▸ EXERCISE PROMPT:
When a picture appears among the records, leave it out, and copy all else exactly.

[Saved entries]
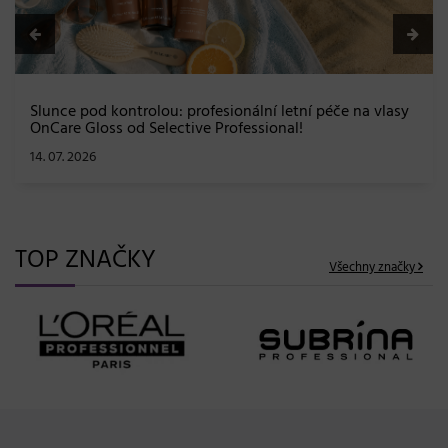
TOP ZNAČKY
Všechny značky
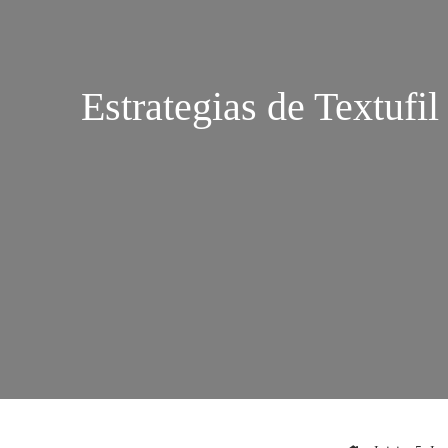
Estrategias de Textufil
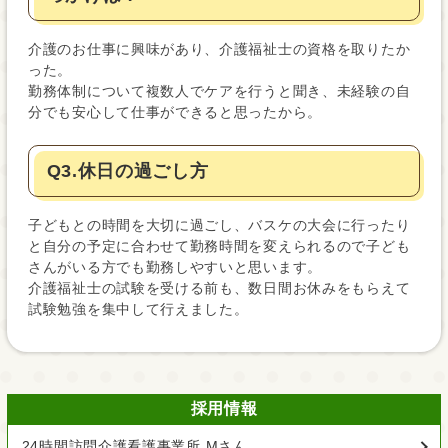
介護のお仕事に興味があり、介護福祉士の資格を取りたか
った。
勤務体制について複数人でケアを行うと聞き、未経験の自
分でも安心して仕事ができると思ったから。
Q3.休日の過ごし方
子どもとの時間を大切に過ごし、バスケの大会に行ったり
と自分の予定に合わせて勤務時間を変えられるので子ども
さんがいる方でも勤務しやすいと思います。
介護福祉士の試験を受ける前も、数日間お休みをもらえて
試験勉強を集中して行えました。
採用情報
24時間訪問介護看護事業所 Mさん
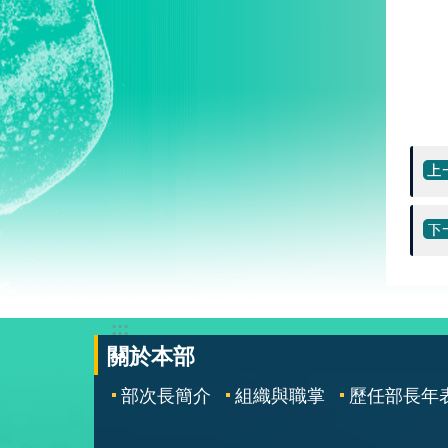
:::
關於本部
部次長簡介
組織與職掌
歷任部長年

▸ THE COMPLETED TASK:
TOP ZNAČKY
Všechny značky
Estrategias de Textufil
介護のお仕事に興味があり、介護福祉士の資格を取りたか
った。
勤務体制について複数人でケアを行うと聞き、未経験の自
分でも安心して仕事ができると思ったから。
Q3.休日の過ごし方
子どもとの時間を大切に過ごし、バスケの大会に行ったり
と自分の予定に合わせて勤務時間を変えられるので子ども
さんがいる方でも勤務しやすいと思います。
介護福祉士の試験を受ける前も、数日間お休みをもらえて
試験勉強を集中して行えました。
採用情報
24時間訪問介護看護事業所 Mさん
:::
關於本部
部次長簡介
組織與職掌
歷任部長年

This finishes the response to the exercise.